開祖は、道院長としての心構えを、道院長講習会の度に呼びかけられ、叱咤激励をされてこられた。我々多くの道院長は、その言葉に充電され、頭の中では理解をし、よし頑張らねばとそれぞれの地域に帰って活動をしてきた。しかし、いつの間にか日常に流され、「マアそのうちに宝くじでも当たれば、道場の一つや二つすぐに建てるよ……」的な、現実離れした思いだけで、一歩も踏み出さないまま、さて何十年が過ぎたろうか?

幸いに私の場合は、妻に助けられ、2002年に気の遠くなるようなローンを組んで中古住宅を購入し、一階駐車場を改造し、道院として活動の拠点とすることができた。

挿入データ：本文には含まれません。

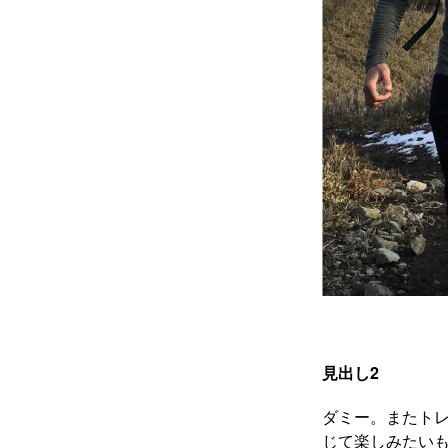
見出し2
ダミー。またト
じて楽しみたいも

そのころは、事あるごとに妻に、「借り物でない自分の道院を持ちたい」と、枕詞のように言っていた。それが効をなしたのか、妻も少しずつその気になり、新聞の折り込みチラシを物色しては不動産屋に電話し、希望物件に合うような建物を紹介してもらっていた。が、なかなか条件には合わず、不動産屋から次々と紹介の案内が来るようになってはいたものの、だんだん現実から離れていくような感じがしてきて、やはり無理かと諦めかけていた。

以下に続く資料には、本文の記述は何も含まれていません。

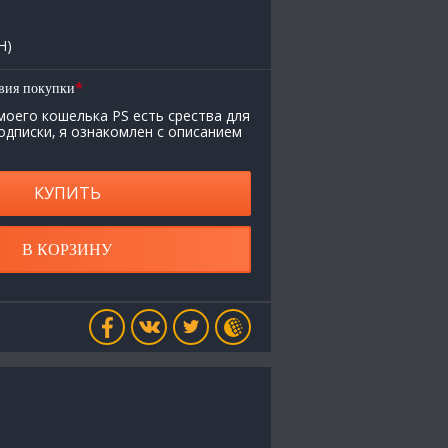
H)
*
вия покупки
моего кошелька PS есть срества для
одписки, я ознакомлен с описанием
КУПИТЬ
В КОРЗИНУ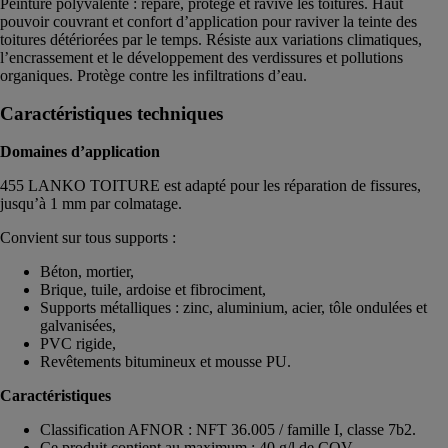
Peinture polyvalente : répare, protège et ravive les toitures. Haut
pouvoir couvrant et confort d’application pour raviver la teinte des
toitures détériorées par le temps. Résiste aux variations climatiques,
l’encrassement et le développement des verdissures et pollutions
organiques. Protège contre les infiltrations d’eau.
Caractéristiques techniques
Domaines d’application
455 LANKO TOITURE est adapté pour les réparation de fissures,
jusqu’à 1 mm par colmatage.
Convient sur tous supports :
Béton, mortier,
Brique, tuile, ardoise et fibrociment,
Supports métalliques : zinc, aluminium, acier, tôle ondulées et
galvanisées,
PVC rigide,
Revêtements bitumineux et mousse PU.
Caractéristiques
Classification AFNOR : NFT 36.005 / famille I, classe 7b2.
Ce produit contient au maximum : 40 g/l de COV.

そんなある日、監督をしていた大学の春季合宿に参加し、学生たちと汗を流していた夜、合宿場まではめったに連絡をしない妻から、電話を受けた。「合宿が済み、帰ってからでも、と思っていたのですが……」。不動産屋から連絡が入り、ちょうど条件に合う物件が見つかったので、奥さんだけでもよいから見に来てくださいと言われ一人で見に行ったとのこと。「どうする?」と聞かれ、値段も何も聞かずに、直感で「すぐに手付けをしてくれ」と物件も確認せず家内に伝えると、「そういうだろうと思っていました。不動産屋さんには押さえておくように伝えます」との返事が返ってきた。合宿から帰りワクワクしながら物件を見に行くと、誠実な担当の方に安心し、物件にも満足し、すぐに契約に入った。

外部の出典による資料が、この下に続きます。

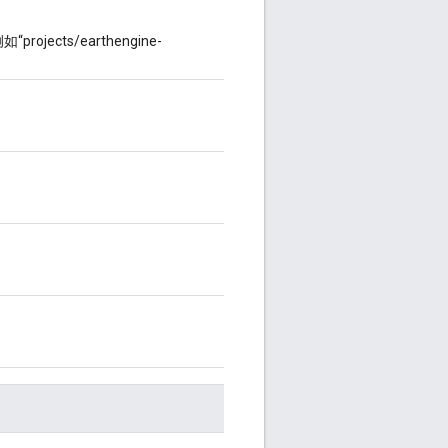
ojects/earthengine-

自分の収入と値段を比べれば、とても手が出る物件ではないが、迷うこともなく決断の後押しをしてくれたのは妻であり、その後の家計をやりくりしてくれているのも妻である(今でも頭が上がらない)。

それから12年間、少しずつ活用してきて、今では大阪白鷺道院として、全ての儀式、行事、易筋行を18坪の道院で押し合い圧し合いしながら、楽しく充実した活動をしている。

ここ数年「組織機構改革」が宗由貴総裁の不退転の決意、覚悟の下大きく動き出し、道院長一人ひとりが、自分の志を確かめながら家族、門下生、有縁の人たちを巻き込み、本気で取り組んでいる。この機構改革を成し遂げなければ、宗教法人金剛禅総本山少林寺は足元から崩れていく。皆、頭では理解していることだがせっぱ詰まらなければ本気で取り組まない。覚悟を決め、前に踏み出す勇気はなかなかできない。「覚悟」という字は「さとる」を二つ重ねて読ませている。人生を明らかにし、一歩踏み出す覚悟。そして、一生のうち、人生を左右するほどの決断、皆、頭では分かっていること。

さて私の近況は、いまだに上がらぬ頭の上から、妻は「あなたの道楽にこの家を買ったのですから、しっかり働いてローンを完済してくださいね」……ごもっともです。小遣いが少ないという愚痴を聞き流されつつ少し覚悟が甘かったかも、の自己反省。でも、今日も下の道院で拳士たちの声が聞こえる。用事を済ませて、道衣に着替えて、さあ鎮魂行。